Once again the stonecutter turned rain cloud was miserable. He was so sad that he could not affect the rock. That mountain was stronger than he was. He whined and complained saying
“How can I be truly happy while that mountain remains there unmoved? What is the point of being a rain cloud if I cannot change the mountain, if I cannot significantly affect it by raining on it? Oh, if only I was a mountain, then I would be happy. If I was a mighty mountain, unaffected by the weather, then I would be truly powerful, and only then I could be truly happy!”
As the times before, he heard a mysterious voice say “your wish is granted.”
Now the former stonecutter, who had become a rich man, than an important government official, then the sun, and then the rain cloud, now became a mighty mountain. His rock face would not be affected by the sun or the rain. He was now mightier than all. He was finally happy!
Until he noticed a peculiar sound. A sound he was familiar with. A hammer and a chisel. It could not be! Someone was taking a piece off of him! As mighty and tall and strong and tough as he was as a mountain, a simple stonecutter was taking away a piece of him, and he could do nothing about it.

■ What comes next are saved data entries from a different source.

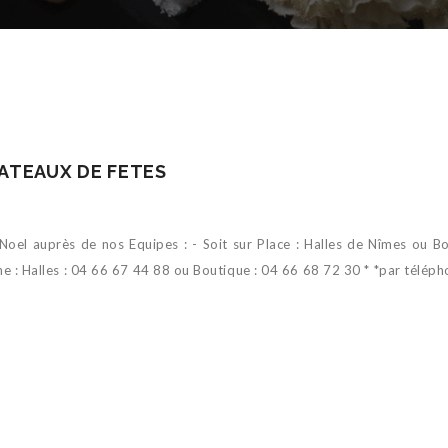
ATEAUX DE FETES
el auprès de nos Equipes : - Soit sur Place : Halles de Nîmes ou B
 : Halles : 04 66 67 44 88 ou Boutique : 04 66 68 72 30 * *par téléph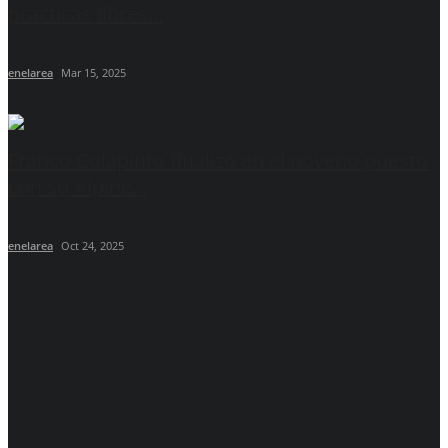
prácticas libres...
enelarea
Mar 15, 2025
Franco Colapinto finalizó en el noveno puesto
con su Alpine...
enelarea
Oct 24, 2025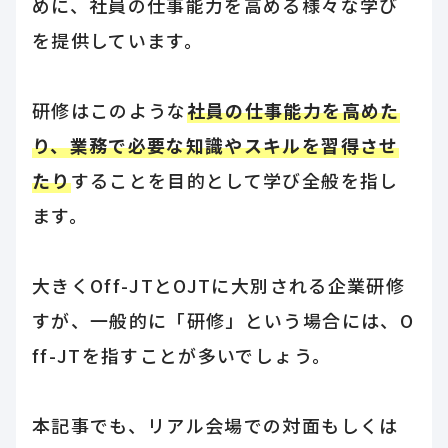
めに、社員の仕事能力を高める様々な学び
を提供しています。
研修はこのような
社員の仕事能力を高めた
り、業務で必要な知識やスキルを習得させ
たり
することを目的として学び全般を指し
ます。
大きくOff-JTとOJTに大別される企業研修
すが、一般的に「研修」という場合には、O
ff-JTを指すことが多いでしょう。
本記事でも、リアル会場での対面もしくは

What was the point of being a mighty mountain if a little man could come and little by little carry away pieces of him? He felt, helpless, he felt vulnerable, he felt weak, and just like that his happiness left him.
“Oh,” he thought to himself, “if only I could be a stonecutter. Then I would be mightier than the mountain, then I would be truly happy.”
Once again, the now familiar voice was heard saying “your wish is granted.”
The stonecutter went back to his life, knowing that he was the happiest he could be, realizing that despite the aches and pains and hardships, he would rather be a stonecutter than anything else.